# [The task]
Reproduce verbatim all of the data given below, but do not carry over the images.

Stored data entries:
▬▬▬▬▬▬

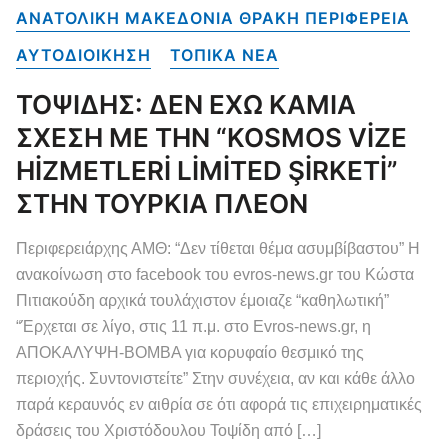
ΑΝΑΤΟΛΙΚΗ ΜΑΚΕΔΟΝΙΑ ΘΡΑΚΗ ΠΕΡΙΦΕΡΕΙΑ
ΑΥΤΟΔΙΟΙΚΗΣΗ
ΤΟΠΙΚΑ NEA
ΤΟΨΙΔΗΣ: ΔΕΝ ΕΧΩ ΚΑΜΙΑ
ΣΧΕΣΗ ΜΕ ΤΗΝ “KOSMOS VİZE
HİZMETLERİ LİMİTED ŞİRKETİ”
ΣΤΗΝ ΤΟΥΡΚΙΑ ΠΛΕΟΝ
Περιφερειάρχης ΑΜΘ: “Δεν τίθεται θέμα ασυμβίβαστου” Η
ανακοίνωση στο facebook του evros-news.gr του Κώστα
Πιτιακούδη αρχικά τουλάχιστον έμοιαζε “καθηλωτική”
“Έρχεται σε λίγο, στις 11 π.μ. στο Evros-news.gr, η
ΑΠΟΚΑΛΥΨΗ-ΒΟΜΒΑ για κορυφαίο θεσμικό της
περιοχής. Συντονιστείτε” Στην συνέχεια, αν και κάθε άλλο
παρά κεραυνός εν αιθρία σε ότι αφορά τις επιχειρηματικές
δράσεις του Χριστόδουλου Τοψίδη από […]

▬▬▬▬▬▬

# [Written response]
ΑΝΑΤΟΛΙΚΗ ΜΑΚΕΔΟΝΙΑ ΘΡΑΚΗ ΠΕΡΙΦΕΡΕΙΑ
ΑΥΤΟΔΙΟΙΚΗΣΗ
ΤΟΠΙΚΑ NEA
ΤΟΨΙΔΗΣ: ΔΕΝ ΕΧΩ ΚΑΜΙΑ
ΣΧΕΣΗ ΜΕ ΤΗΝ “KOSMOS VİZE
HİZMETLERİ LİMİTED ŞİRKETİ”
ΣΤΗΝ ΤΟΥΡΚΙΑ ΠΛΕΟΝ
Περιφερειάρχης ΑΜΘ: “Δεν τίθεται θέμα ασυμβίβαστου” Η
ανακοίνωση στο facebook του evros-news.gr του Κώστα
Πιτιακούδη αρχικά τουλάχιστον έμοιαζε “καθηλωτική”
“Έρχεται σε λίγο, στις 11 π.μ. στο Evros-news.gr, η
ΑΠΟΚΑΛΥΨΗ-ΒΟΜΒΑ για κορυφαίο θεσμικό της
περιοχής. Συντονιστείτε” Στην συνέχεια, αν και κάθε άλλο
παρά κεραυνός εν αιθρία σε ότι αφορά τις επιχειρηματικές
δράσεις του Χριστόδουλου Τοψίδη από […]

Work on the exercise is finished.